As change is so omnipresent, Jacks suggested, we hardly notice it anymore, but as a manager, she feels that there are some rules that should be followed when an organisation engages with change.  In order to keep your team on your side, it’s essential to:

  • Give everyone a voice
  • Remain approachable and respectful
  • Allow your team to make mistakes and to learn from them without recriminations

Identify your strengths and weaknesses

Hazel Cushion talked about being at the sharp end of change. A self-confessed risk-taker, she is an advocate of embracing change, but also accepting the likelihood of occasional failure.

Accent Press is, without doubt, a success story. It’s won awards for its innovative, niche publishing. Hazel explains that it was necessary to be fearless to be successful. Accent Press plunged headlong into digital publishing when it was in its infancy and reaped the rewards.  Growing Accent Press seemed the logical next step.  However, when Hazel stepped back, acquired a middle management layer and grew Accent Press, profits declined.  It seemed that being ‘big and sensible’ didn’t suit Accent Press.

Hazel concluded that the strength of Accent Press is to find a niche in the market and to develop it quickly. A restructure was therefore on the cards.  Her message was that it’s necessary to understand the strengths that underpin your brand and to also be aware of its weaknesses.

Talk is the best way of negotiating change

Like Jacks, Tony Burke recognises the need to get ‘buy-in’ when negotiating change. Communication is key, he explained, to navigating change and listening to people’s fears was essential.

Manage change respectfully and positively

John Pettigrew reiterated the importance of communication when organisations are developing strategies or dealing with something as contentious as mass redundancy. He added that showing people respect is also essential.  His tips for doing this were:

  • To tell people well in advance of change
  • To undergo a period of consultation with people before and during the decision process
  • To invest in those people who do not want to accept the change you want to effect
  • To accept that the process might be messy
  • To listen to people who tell you that your idea ‘might not work’, even if this is unwelcome news
  • To look for the positive aspect of change, even though the situation may feel negative at the time

What does this all mean for freelancers?

We are often at the receiving end of organisational change as freelancers. For example, if publishing houses decide to outsource less, we are likely to receive fewer offers of work. Unfortunately, we are seldom privy to the bigger picture and understand only partially the situation that informs the decisions that affect us. How can we manage this? Although it’s tempting to look for answers, it’s perhaps unrealistic to do so. It’s probably more productive for freelancers to diversify in terms of skills and clients. Spreading our nets wider reduces the risk of being out of work.

However, as a freelancer, I feel slightly envious of the collaborative ways of managing change outlined by the panellists. There is clearly strength in numbers and, as change is often scary, comfort can be given by people who are in the same boat. I’m personally very glad of social media networks, where freelancers can support one another in closed groups, but I do wonder whether more could be done.

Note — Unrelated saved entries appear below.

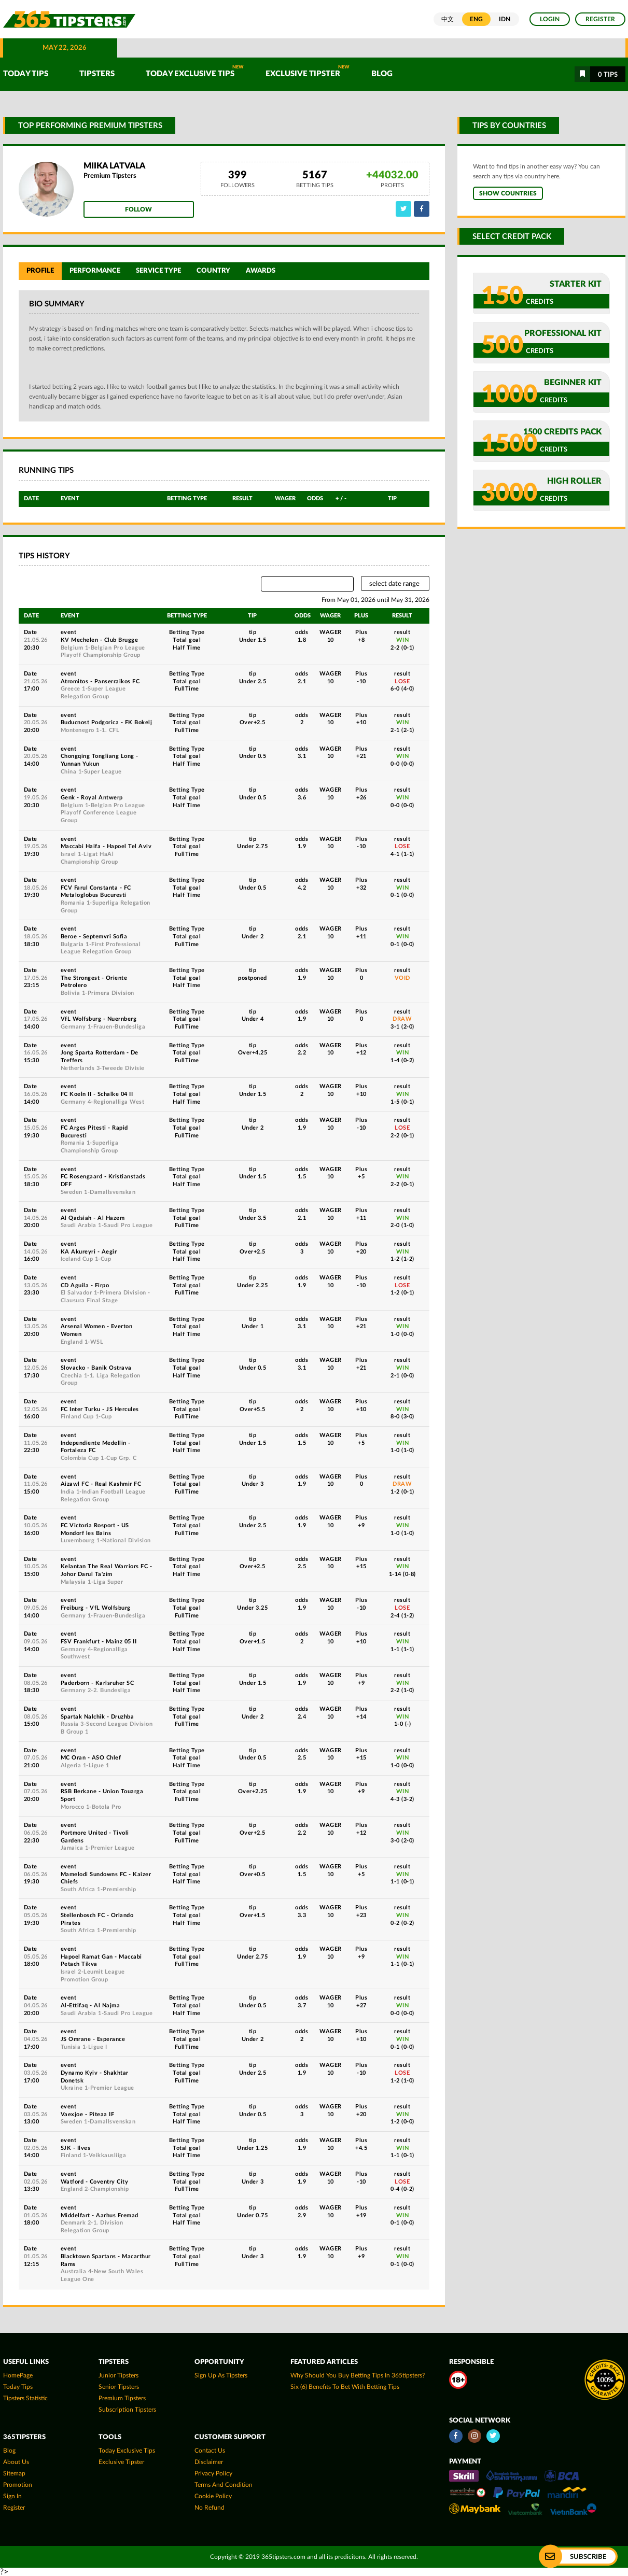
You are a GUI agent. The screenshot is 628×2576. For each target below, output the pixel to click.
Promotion (17, 2485)
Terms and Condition (223, 2485)
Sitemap (14, 2473)
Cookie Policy (213, 2496)
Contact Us (209, 2450)
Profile (40, 270)
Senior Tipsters (119, 2387)
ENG (476, 19)
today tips (18, 2387)
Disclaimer (208, 2462)
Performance (94, 270)
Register (600, 19)
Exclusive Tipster (308, 71)
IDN (504, 19)
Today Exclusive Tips (195, 71)
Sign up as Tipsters (220, 2375)
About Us (16, 2462)
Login (550, 19)
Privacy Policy (213, 2473)
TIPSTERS (97, 74)
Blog (382, 74)
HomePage (18, 2375)
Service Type (158, 270)
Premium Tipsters (122, 2398)
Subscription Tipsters (127, 2409)
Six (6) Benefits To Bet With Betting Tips (344, 2387)
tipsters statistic (25, 2398)
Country (213, 270)
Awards (260, 270)
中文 (447, 19)
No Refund (209, 2507)
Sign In (12, 2496)
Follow (138, 209)
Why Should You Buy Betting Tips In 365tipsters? (357, 2375)
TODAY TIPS (25, 74)
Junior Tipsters (118, 2375)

Is there room and opportunity for a freelance Union, for example? Or would the existence of a freelance Union alienate the clients we are all doing our best to attract?

A final thought – I’m always slightly frustrated by comments such as ‘as a freelancer, you have more control over your work’. I’d agree that we have more control over the hours we work and to a degree the type of work we take on, so there is an element of choice. However, I’m unconvinced that freelancers are entirely masters of our own fate. By its very definition, freelancing means responding to a client’s needs. We can be proactive about attracting work, but we can’t create our own work. Does this mean that being a freelancer is, by definition, a reactive role? Is it our responsibility just to adapt to the change that is thrust upon us?  I’d love to hear your thoughts.